Захар Прилепин - Именины сердца: разговоры с русской литературой Страница 44
Захар Прилепин - Именины сердца: разговоры с русской литературой читать онлайн бесплатно
— На кого ориентируешься в современной литературе? Есть ли возможность продолжать классические традиции русской литературы?
— Мне кажется, в нашей литературе уже произошла по-настоящему коренная перемена. Прежде всего — языковая. Нечто схожее с тем, что было, когда еще писал Державин, но уже был Пушкин. Может, даже двадцатые годы прошлого века не принесли в литературу таких изменений, как нынешние. Перед тем все-таки был период Серебряного века, а у нас его подменил постмодернизм, насквозь пропитанный соцреализмом. А «советский» и «антисоветский», как говорил Довлатов, — одно и то же… В последние три-пять лет литература, как и вообще общество, стала другой. Совершенно. Кто-то пытается писать, жить, разговаривать как прежде, но это уже не воспринимается, это уже какой-то нелепый архаизм. Поэтому именно в современной литературе ориентироваться сегодня не на кого, столпов нет.

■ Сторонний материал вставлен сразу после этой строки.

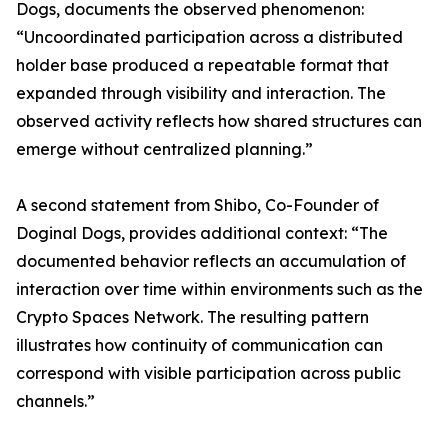
Dogs, documents the observed phenomenon:
“Uncoordinated participation across a distributed
holder base produced a repeatable format that
expanded through visibility and interaction. The
observed activity reflects how shared structures can
emerge without centralized planning.”
A second statement from Shibo, Co-Founder of
Doginal Dogs, provides additional context: “The
documented behavior reflects an accumulation of
interaction over time within environments such as the
Crypto Spaces Network. The resulting pattern
illustrates how continuity of communication can
correspond with visible participation across public
channels.”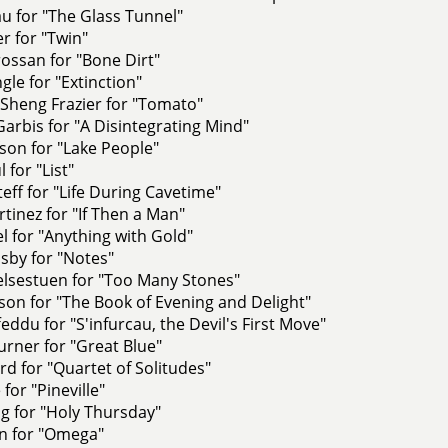
u for "The Glass Tunnel"
r for "Twin"
ossan for "Bone Dirt"
gle for "Extinction"
Sheng Frazier for "Tomato"
Garbis for "A Disintegrating Mind"
son for "Lake People"
 for "List"
eff for "Life During Cavetime"
tinez for "If Then a Man"
l for "Anything with Gold"
by for "Notes"
lsestuen for "Too Many Stones"
on for "The Book of Evening and Delight"
feddu for "S'infurcau, the Devil's First Move"
rner for "Great Blue"
rd for "Quartet of Solitudes"
 for "Pineville"
g for "Holy Thursday"
on for "Omega"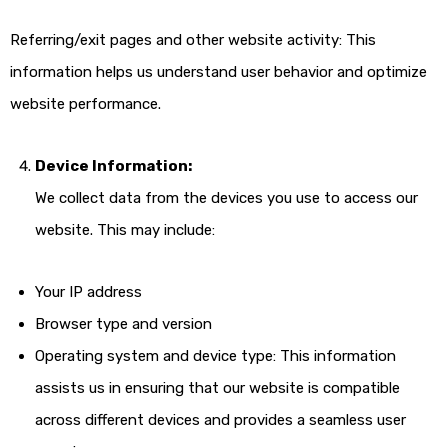
Referring/exit pages and other website activity: This
information helps us understand user behavior and optimize
website performance.
Device Information:
We collect data from the devices you use to access our
website. This may include:
Your IP address
Browser type and version
Operating system and device type: This information
assists us in ensuring that our website is compatible
across different devices and provides a seamless user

Сохранять какие-то традиции бессмысленно, подражать кому-то — невозможно. Единственный выход — это писать по возможности честно, искренне, на том языке, на котором люди сегодня говорят.
Кстати, писатели, как я заметил, люди косные. Они пользуются тем языком, теми приемами, которые были современны когда-то, но практически не допускают обновления в своей писательской лаборатории. Так отсекаются целые поколения. У Некрасова в очерке из «Петербургского сборника» есть персонаж, который потрясает своими книгами, написанными в стиле Державина, и проклинает новые времена. То же происходило и позже. То же, по существу, происходит и сейчас… Я и на себе чувствую эту перемену. Я пишу на языке 1990-х, а, например, Сергей Минаев — на языке 2000-х. И даже выучи я английский язык, все эти новые термины, писать так я уже не смогу.
А насчет того, жива ли классическая русская литература… Классическая русская литература была когда-то, во времена Гончарова, Толстого, Тургенева. Затем история пристегивала к ней отдельные имена — Чехова, Горького, Булгакова, Шолохова, Солженицына, Шукшина, Распутина. Кого пристегнет дальше — гадать бесполезно. Литература — это живой процесс, и тот именно классический слог русской литературы преодолел еще Толстой в «Воскресении» и «Крейцеровой сонате». И русская литература периода 1930-1980-х почти не дала больших писателей потому, что в это время старались писать классически. А оказался востребован Довлатов.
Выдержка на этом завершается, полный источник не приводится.